/ 7 September 2007

What Dali Mpofu didn’t say …

When South African Broadcasting Corporation (SABC) boss Dali Mpofu led the public broadcaster to quit the South African National Editors’ Forum (Sanef) last week in protest against the ‘profit-driven” media’s treatment of Health Minister Manto Tshabalala-Msimang, he neglected to mention a commercial interest that might have clouded his own judgement.

Mpofu, chief executive and editor-in-chief of the SABC, outlined the SABC’s reasons for quitting Sanef in a four-page letter to its chairperson, Jovial Rantao, last Friday.

He has outside interests, not least in Deutsche Bank and in the Elephant Consortium that bought into Telkom.

It was Martin Kingston, Tshabalala-Msimang’s son-in-law, who gave Mpofu the leg-up in the Deutsche deal some months before he started at the SABC two years ago.

Kingston was Deutsche’s chief country officer at the time.

Mpofu chairs empowerment ve-hicle Uthajiri, which gained a 15% stake in Deutsche’s local operations. He was appointed and remains a director of Deutsche.

This week he denied a conflict of interest, saying he had declared his outside interests to the SABC and that it was not clear ‘what commercial benefit I might possibly gain”.

The letter to Sanef has engendered a storm of protest. Jacques Pauw, the award-winning journalist and executive producer of Special Assignment, resigned from the SABC this week, saying it had ‘deteriorated into nothing less than a state broadcaster”.
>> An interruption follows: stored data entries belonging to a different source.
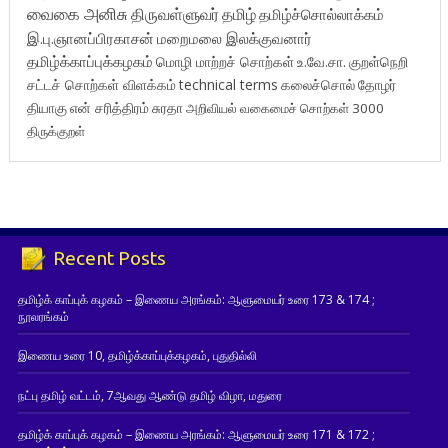
வைகை அனிசு
திருவள்ளுவர்
தமிழ்
தமிழ்ச்சொல்லாக்கம்
இ.பு.ஞானப்பிரகாசன்
மறைமலை இலக்குவனார்
தமிழ்க்காப்புக்கழகம்
மொழி மாற்றச் சொற்கள்
உ.வே.சா.
குறள்நெறி
சட்டச் சொற்கள் விளக்கம்
technical terms
கலைச்சொல்
தோழர்
தியாகு
என் சரித்திரம்
சுரதா
அறிவியல் வகைமைச் சொற்கள் 3000
திருக்குறள்
Recent Posts
தமிழ்க் காப்புக் கழகம் – இணைய அரங்கம்: ஆளுமையர் உரை 173 & 174 ;
நூலரங்கம்
இணைய உரை 10, தமிழ்க்காப்புக்கழகம், புதுதில்லி
நட்பு தமிழ் வட்டம், 7ஆவது ஆண்டு தமிழ் விழா, மதுரை
தமிழ்க் காப்புக் கழகம் – இணைய அரங்கம்: ஆளுமையர் உரை 171 & 172 ;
In his letter Mpofu juxtaposed the alleged motivation of the ‘profit-driven” commercial media with the values of the public broadcaster. ‘We cannot remain quiet while our mothers and our democratically chosen leaders are stripped naked for the sole reason of selling newspapers,” he said, in reference to the Sunday Times‘s detailed coverage of Tshabalala-Msimang’s alleged alcohol abuse as reflected in the records of one of her hospital stays.

Mpofu railed at Rantao for ‘unconditionally justifying the appalling behaviour of the Sunday Times, presumably including their participation in or benefiting from the theft of medical documents”.
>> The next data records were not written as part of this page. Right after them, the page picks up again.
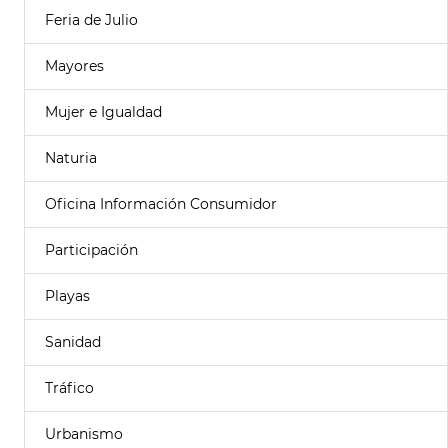
Feria de Julio
Mayores
Mujer e Igualdad
Naturia
Oficina Información Consumidor
Participación
Playas
Sanidad
Tráfico
Urbanismo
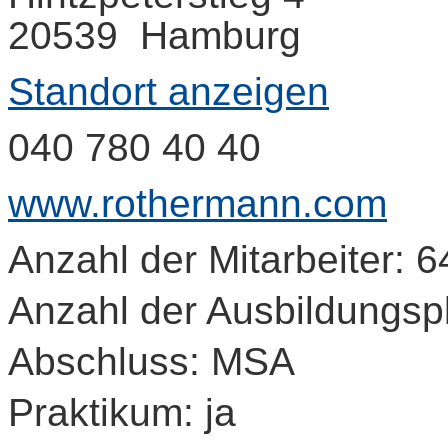
20539 Hamburg
Standort anzeigen
040 780 40 40
www.rothermann.com
Anzahl der Mitarbeiter: 6
Anzahl der Ausbildungspl
Abschluss: MSA
Praktikum: ja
The SABC boss said he had personally motivated the decision to withdraw from Sanef: ‘I raised the issue of our future participation in Sanef [with the SABC group executive] and received the unanimous view that we should terminate and withdraw from any remaining or possible future relationship with Sanef. This was in line with my recommendation to that effect.”

Mpofu accused Sanef of having ‘reached some consensus around a particular conservative, self-serving ideological position on the issue of the role of the media in our society” which, he said, was ‘diametrically opposed” to the SABC’s interpretation of constitutional values. ‘The nonsensical view that the media is absolutely ‘free’ to trample the privacy and dignity of any citizen offends against the SABC’s own values …

‘Shame on all of you, especially those who have turned their backs on your own cultural values for 30 pieces of silver, pretending to be converted to foreign, frigid and feelingless ‘freedoms’.”

Mpofu and four partners, including now-disgraced SABC legal head Mafika Sihlali, formed the Uthajiri group in 2004. Its first, and perhaps only, significant deal came in February 2005 when Deutsche announced its empowerment deal, which Kingston drove. In an interview with the Mail & Guardian late last year Kingston said it was among his proudest achievements in BEE.

Kingston is married to Pulane Kingston, Tshabalala-Msimang’s daughter from an earlier marriage. Tshabalala-Msimang is now married to ANC treasurer general Mendi Msimang. After Kingston left Deutsche in June last year he formed his own investment advisory firm, Longcross Capital, with his wife and the ANC treasurer as co-directors.

Mpofu said in response to M&G questions that he had declared his interests to the SABC and that the M&G ‘either does not understand the concept of conflict of interest or it is dishonestly clutching at straws in a typical attempt to trivialise the important issues raised by the SABC in the Sanef letter —

‘To contrive a conflict based on a son-in-law who used to, but no longer works for a company in which I was part of a BEE deal in 2004 as a reason for the decision taken by the entire group executive and supported by the board of the SABC in 2007 is nonsensical and stretches credulity beyond acceptable limits.

‘It is not exactly clear what commercial benefit I might possibly gain from this ‘conflict of interest’ by writing the Sanef letter.”

The M&G, meanwhile, has obtained a copy of Pauw’s letter of resignation. It states: ‘I did not intend to resign today, but after the publication of [Mpofu’s letter to Sanef], I have no other option but to offer my resignation — I take offence against a statement that the SABC is ‘not prepared to associate with the enemies of our freedom and our people’ —

‘It is false to describe newspapers like the Sunday Times and Mail & Guardian as ‘enemies of our freedom and our people’ — The letter smacks of political jargon and could just as well have been written by the Presidency. I have lost any confidence in the leadership of the corporation. It is clear that the SABC has deteriorated into nothing less than a state broadcaster.”

Pauw confirmed his resignation, but referred other queries to the SABC.